What needs to be done
If a line includes "problème", copy it out of the entries.

Data extract
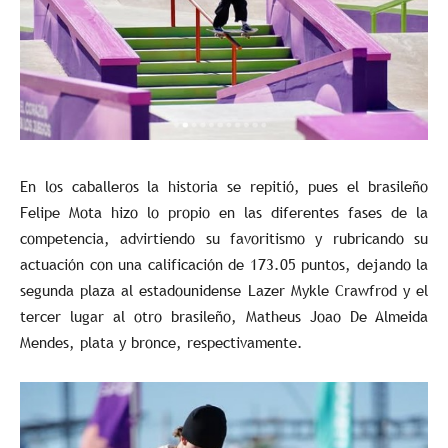
En los caballeros la historia se repitió, pues el brasileño
Felipe Mota hizo lo propio en las diferentes fases de la
competencia, advirtiendo su favoritismo y rubricando su
actuación con una calificación de 173.05 puntos, dejando la
segunda plaza al estadounidense Lazer Mykle Crawfrod y el
tercer lugar al otro brasileño, Matheus Joao De Almeida
Mendes, plata y bronce, respectivamente.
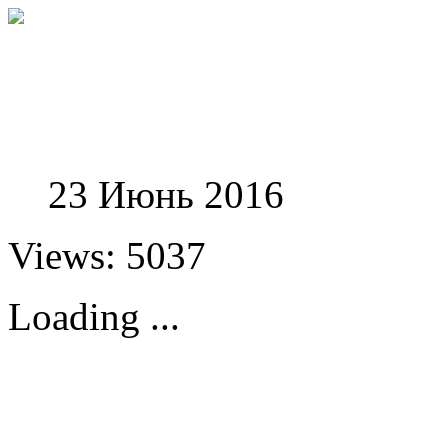
Феноменологические и
23 Июнь 2016
Views: 5037
Loading ...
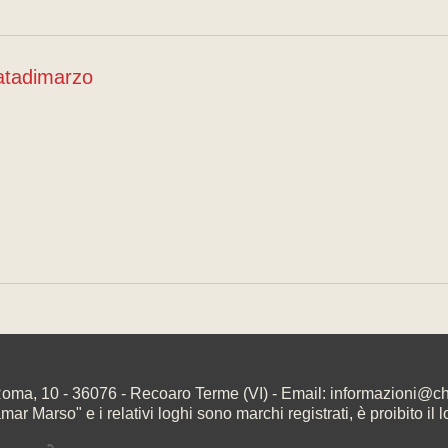
atadimarzo
oma, 10 - 36076 - Recoaro Terme (VI) - Email: informazioni@
r Marso" e i relativi loghi sono marchi registrati, è proibito il l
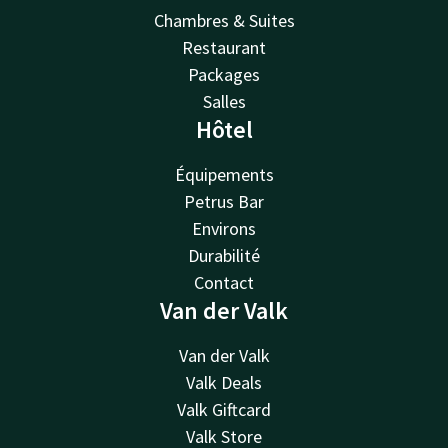
Chambres & Suites
Restaurant
Packages
Salles
Hôtel
Équipements
Petrus Bar
Environs
Durabilité
Contact
Van der Valk
Van der Valk
Valk Deals
Valk Giftcard
Valk Store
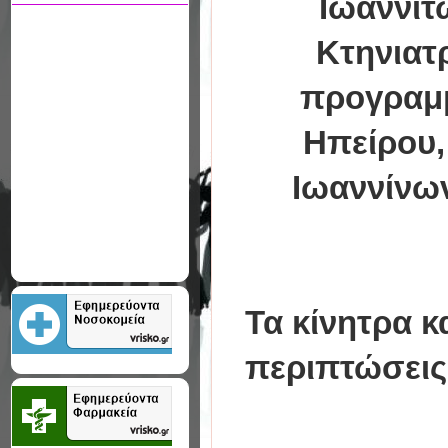
Ιωαννιτ
Κτηνιατρ
προγραμμ
Ηπείρου,
Ιωαννίνων
Τα κίνητρα κ
περιπτώσεις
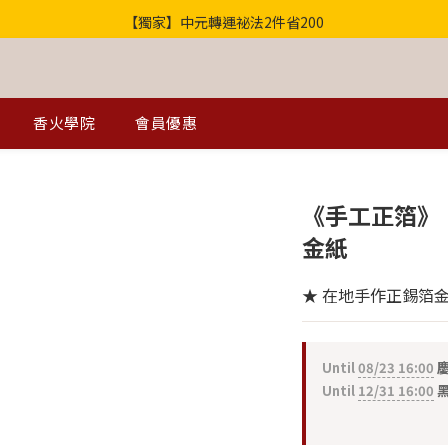
【獨家】中元轉運祕法2件省200
歡迎光臨！全店滿1000免運
歡迎光臨！全店滿1000免運
香火學院
會員優惠
《手工正箔》
金紙
★ 在地手作正錫箔
Until
08/23 16:00
慶
Until
12/31 16:00
黑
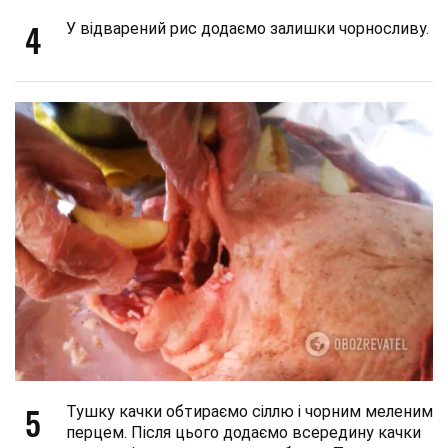
4
У відварений рис додаємо залишки чорносливу.
5
Тушку качки обтираємо сіллю і чорним меленим
перцем. Після цього додаємо всередину качки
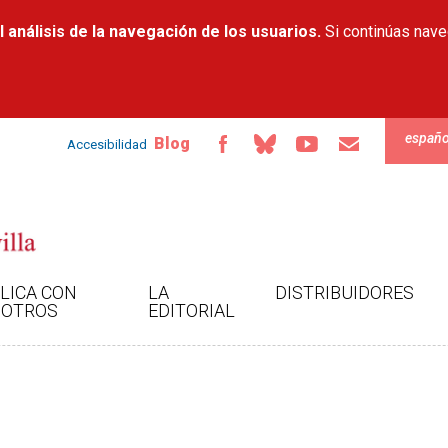
Pasar al
 análisis de la navegación de los usuarios.
contenido
Si continúas nav
principal
españo
Blog
Accesibilidad
LICA CON
LA
DISTRIBUIDORES
OTROS
EDITORIAL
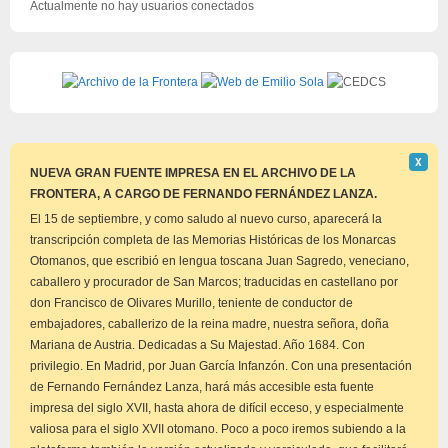
Actualmente no hay usuarios conectados
Descar
Χ
este
NUEVA GRAN FUENTE IMPRESA EN EL ARCHIVO DE LA
aviso
FRONTERA, A CARGO DE FERNANDO FERNÁNDEZ LANZA.
El 15 de septiembre, y como saludo al nuevo curso, aparecerá la
transcripción completa de las Memorias Históricas de los Monarcas
Otomanos, que escribió en lengua toscana Juan Sagredo, veneciano,
caballero y procurador de San Marcos; traducidas en castellano por
don Francisco de Olivares Murillo, teniente de conductor de
embajadores, caballerizo de la reina madre, nuestra señora, doña
Mariana de Austria. Dedicadas a Su Majestad. Año 1684. Con
privilegio. En Madrid, por Juan García Infanzón. Con una presentación
de Fernando Fernández Lanza, hará más accesible esta fuente
impresa del siglo XVII, hasta ahora de difícil ecceso, y especialmente
valiosa para el siglo XVII otomano. Poco a poco iremos subiendo a la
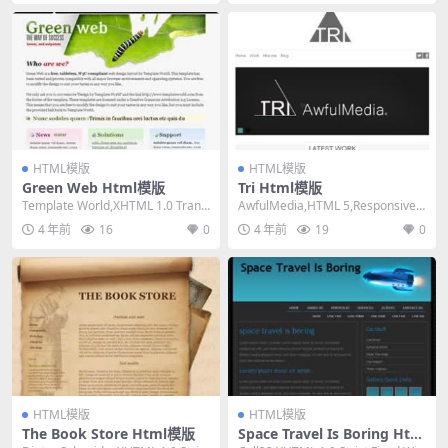
HTML模版
HTML模版
Green Web Html模版
Tri Html模版
Template World,XHTML 1.0 Transi
AwfulMedia,HTML 5,Responsive,
tional,Fi...
Mixed Colu...
4 年前
16
0
4 年前
19
0
HTML模版
HTML模版
The Book Store Html模版
Space Travel Is Boring Htm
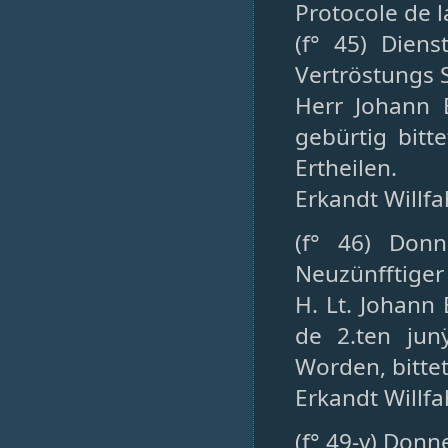
Protocole de l
(f° 45) Diens
Vertröstungs 
Herr Johann B
gebürtig bitt
Ertheilen.
Erkandt Willf
(f° 46) Donn
Neuzünfftiger
H. Lt. Johann 
de 2.ten jun
Worden, bittet
Erkandt Willf
(f° 49-v) Don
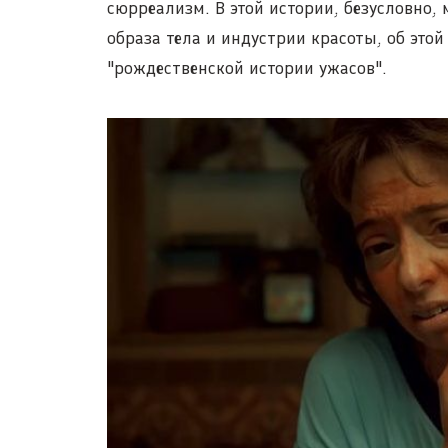
сюрреализм. В этой истории, безусловно, 
образа тела и индустрии красоты, об этой
"рождественской истории ужасов".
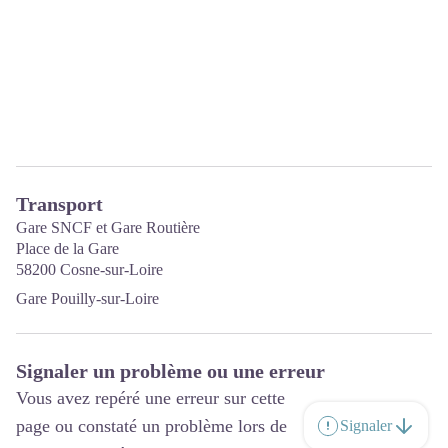
Transport
Gare SNCF
et Gare Routière
Place de la Gare
58200 Cosne-sur-Loire
Gare Pouilly-sur-Loire
Signaler un problème ou une erreur
Vous avez repéré une erreur sur cette
page ou constaté un problème lors de
Signaler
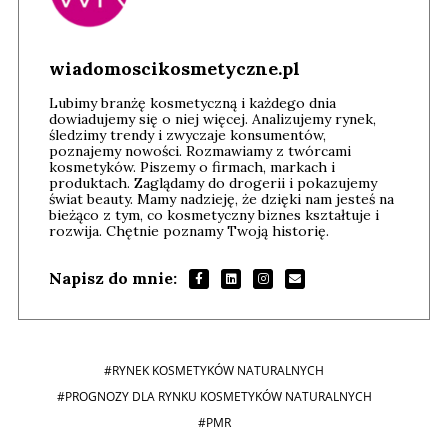
wiadomoscikosmetyczne.pl
Lubimy branżę kosmetyczną i każdego dnia
dowiadujemy się o niej więcej. Analizujemy rynek,
śledzimy trendy i zwyczaje konsumentów,
poznajemy nowości. Rozmawiamy z twórcami
kosmetyków. Piszemy o firmach, markach i
produktach. Zaglądamy do drogerii i pokazujemy
świat beauty. Mamy nadzieję, że dzięki nam jesteś na
bieżąco z tym, co kosmetyczny biznes kształtuje i
rozwija. Chętnie poznamy Twoją historię.
Napisz do mnie:
#RYNEK KOSMETYKÓW NATURALNYCH
#PROGNOZY DLA RYNKU KOSMETYKÓW NATURALNYCH
#PMR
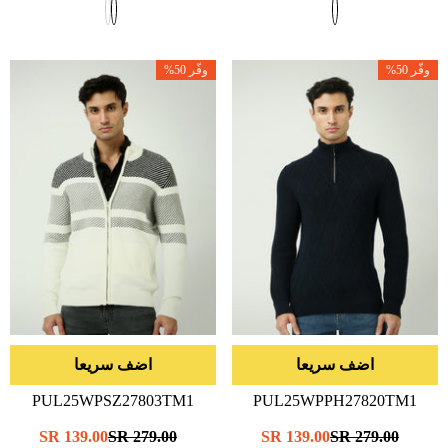
وفّر 50%
وفّر 50%
اضف سريعا
اضف سريعا
PUL25WPSZ27803TM1
PUL25WPPH27820TM1
- البحرية
- أبيض/أسود
سعر
279.00 SR
سعر
139.00 SR
سعر
279.00 SR
سعر
139.00 SR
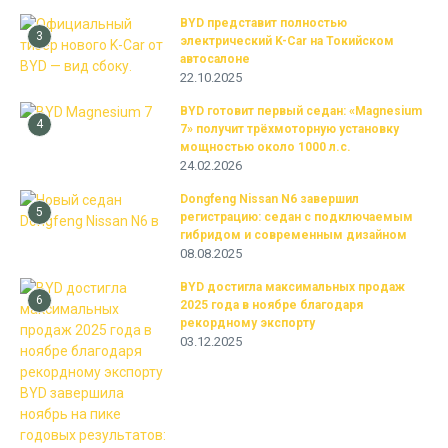
BYD представит полностью
3
электрический K-Car на Токийском
автосалоне
22.10.2025
BYD готовит первый седан: «Magnesium
4
7» получит трёхмоторную установку
мощностью около 1000 л.с.
24.02.2026
Dongfeng Nissan N6 завершил
5
регистрацию: седан с подключаемым
гибридом и современным дизайном
08.08.2025
BYD достигла максимальных продаж
6
2025 года в ноябре благодаря
рекордному экспорту
03.12.2025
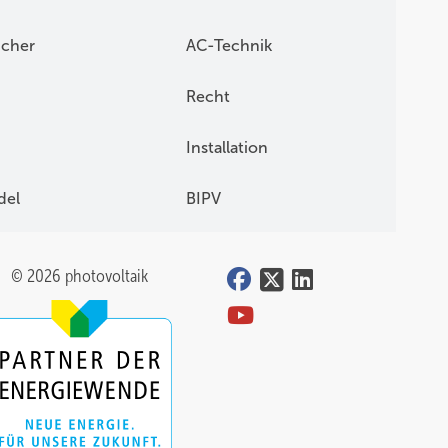
icher
AC-Technik
Recht
Installation
del
BIPV
© 2026 photovoltaik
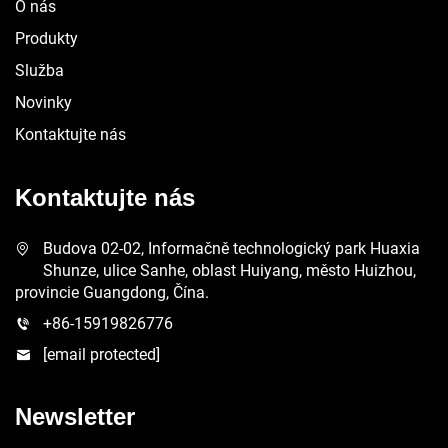
O nás
Produkty
Služba
Novinky
Kontaktujte nás
Kontaktujte nás
Budova 02-02, Informačně technologický park Huaxia
Shunze, ulice Sanhe, oblast Huiyang, město Huizhou,
provincie Guangdong, Čína.
+86-15919826776
[email protected]
Newsletter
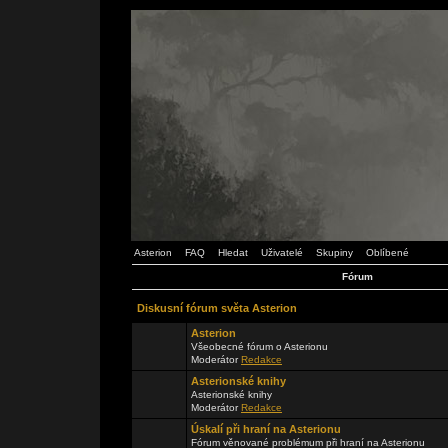
Asterion
FAQ
Hledat
Uživatelé
Skupiny
Oblíbené
Fórum
Diskusní fórum světa Asterion
Asterion
Všeobecné fórum o Asterionu
Moderátor
Redakce
Asterionské knihy
Asterionské knihy
Moderátor
Redakce
Úskalí při hraní na Asterionu
Fórum věnované problémum při hraní na Asterionu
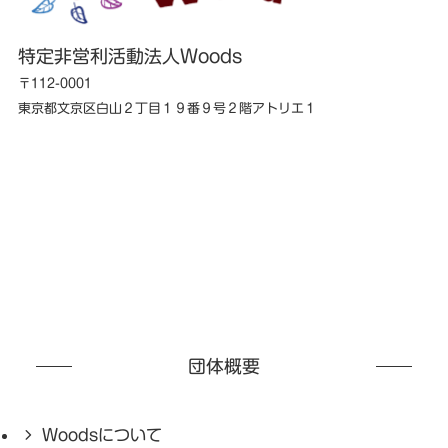
特定非営利活動法人Woods
〒112-0001
東京都文京区白山２丁目１９番９号２階アトリエ１
団体概要
Woodsについて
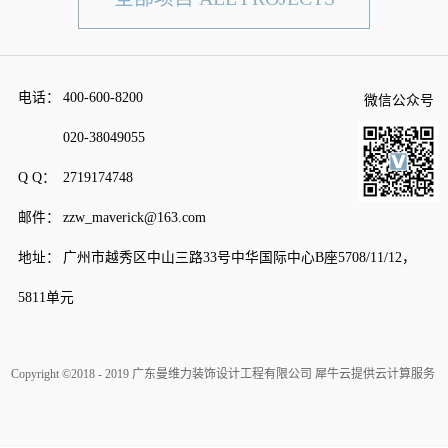
电话：
400-600-8200
微信公众号
020-38049055
Q Q：
2719174748
邮件：
zzw_maverick@163.com
地址：
广州市越秀区中山三路33号中华国际中心B座5708/11/12，
5811单元
Copyright ©2018 - 2019 广东曼维力装饰设计工程有限公司
犀牛云提供云计算服务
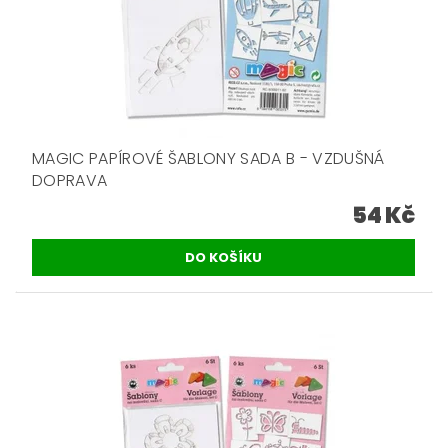
MAGIC PAPÍROVÉ ŠABLONY SADA B - VZDUŠNÁ
DOPRAVA
54 Kč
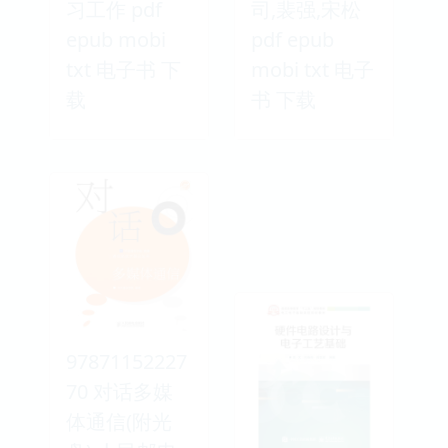
习工作 pdf
司,裴强,宋松
epub mobi
pdf epub
txt 电子书 下
mobi txt 电子
载
书 下载
97871152227
70 对话多媒
体通信(附光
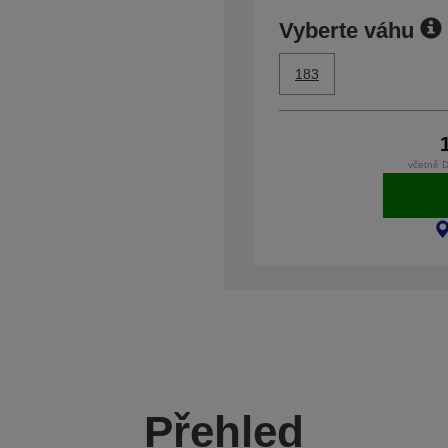
Vyberte váhu
183
včetně 
Přehled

Response to this task
Signaler un problème ou une erreur
page ou constaté un problème lors de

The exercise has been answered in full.